# Running Llama2 on your Mac with `llama.cpp`/`llama-cpp-python`

In my [previous notebook](https://github.com/chrwittm/lm-hackers/blob/main/20-local-llama-on-mac/10-running-llama2-on-mac1-hf.ipynb), I ran a llama2 model on Hugging Face which turned out to be quite slow. In this notebook, let's explore [llama.cpp](https://github.com/ggerganov/llama.cpp).

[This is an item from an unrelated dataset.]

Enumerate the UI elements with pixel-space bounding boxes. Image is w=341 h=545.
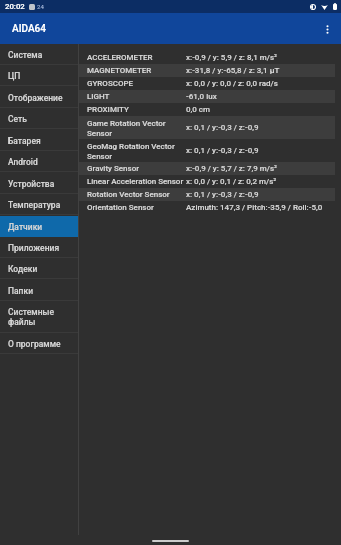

The goal of this notebook is to run a local Llama2 model and implement a simple chat functionality to have a conversation with Llama2.

## What is `llama.cpp`?

[`Llama.cpp`](https://github.com/ggerganov/llama.cpp) is an optimized library to run a Large Language Model (LLM) like Llama2 on a Mac, but it also supports other platforms. How is this possible. For the details, please let me refer to this [tweet by Andrej Karpathy](https://twitter.com/karpathy/status/1691844860599492721) and for even more details to this [blog post by Finbarr Timbers](https://finbarr.ca/how-is-llama-cpp-possible/). Here are my takeaways:

- [`Llama.cpp`](https://github.com/ggerganov/llama.cpp) runs inference of LLMs in pure C/C++, therefore, it is significantly faster than implementations in higher languages like python.
- Additionally, [the mission](https://github.com/ggerganov/llama.cpp?tab=readme-ov-file#description) of the project  _"is to run the LLaMA model using 4-bit integer quantization on a MacBook"_. This means that numbers used to represent model weights and activations downsized from 32- or 16- bit floating points (the format of the base models) with 4-bit integers. This reduces memory usage and improves the performance and efficiency of the model during inference. The somewhat surprising thing is that model performance does not degrade by this downsizing.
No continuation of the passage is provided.